Un viaggio-spot vagamente antisemita a Tel Aviv per accusare Israele di impedire l’ingresso a Gaza controllata da Hamas: la delegazione del Movimento 5 stelle capeggiata da Luigi Di Maio conferma che se i grillini andranno al governo riconosceranno lo stato palestinese e anche quello israeliano, però soltanto se rinuncia a Gerusalemme Est e al Golan; intanto il Movimento ripete l’intenzione, con Virginia Raggi al Campidoglio, di cancellare l’accordo tra Acea e Mekorot, azienda creata dai pionieri ebrei nel 1937, “nel quadro del boicottaggio con chi opera nelle colonie”. In fondo Alessandro Di Battista chiedeva di elevare l’Isis al rango di interlocutore, quindi non c’è troppo da stupirsi.

 

E’ sulla politica fiscale che le sorprese grilline non sembrano destinate ad esaurirsi. Di Maio torna a concentrarsi sul programma di governo e spiega a Panorama che “darà agli italiani il reddito di cittadinanza di 780 euro al mese”, “riabbasserà l’età pensionabile”, “abolirà il Jobs Act”, “convertirà l’Ilva di Taranto a vocazione turistica o a nuove tecnologie mettendo al centro la persona”, “darà vita a un piano massiccio di assunzioni nella magistratura”. Già è ad alto rischio l’idea del sussidio universale in un paese dove si sprecano gli abusi di assistenza pubblica, e al penultimo posto europeo per livello di occupazione: ma i soldi dove li trova? “La copertura è 17 miliardi l’anno individuati nel taglio di 25 voci di spesa elencate sul nostro sito”.

 

Nel resto d’Europa, dove esiste, il reddito di cittadinanza – o meglio, il reddito minimo garantito – è in media di 400 euro.
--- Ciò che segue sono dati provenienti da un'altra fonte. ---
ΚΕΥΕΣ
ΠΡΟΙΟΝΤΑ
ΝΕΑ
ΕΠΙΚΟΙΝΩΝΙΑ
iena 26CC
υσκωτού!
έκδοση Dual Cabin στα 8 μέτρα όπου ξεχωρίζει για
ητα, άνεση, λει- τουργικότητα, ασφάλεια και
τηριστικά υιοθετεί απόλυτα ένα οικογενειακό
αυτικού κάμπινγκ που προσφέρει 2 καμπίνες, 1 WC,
Quanto alle coperture la voce principale è 4,5 miliardi di “acquisto di beni e servizi”, cifra però già conteggiata dal governo per ridurre il deficit, mentre 3,5 dovrebbero venire dalla cancellazione delle spese militari a partire dagli F-35. I quali, per inciso, vengono montati in Italia e dunque bisognerebbe riconvertire al turismo anche quei dipendenti. Perfino Stefano Fassina, da sinistra, definì il reddito universale in salsa grillina “un concentrato di super-balle”. Ecco: ora che hanno messo tra parentesi l’uscita dall’euro, vista l’incertezza post Brexit, i 5 Stelle hanno almeno il dovere di dire come spenderebbero i soldi pubblici e che farebbero con le tasse, che non sono di loro proprietà. Per ora siamo alle mance, ai soliti slogan e alle clientele di riferimento.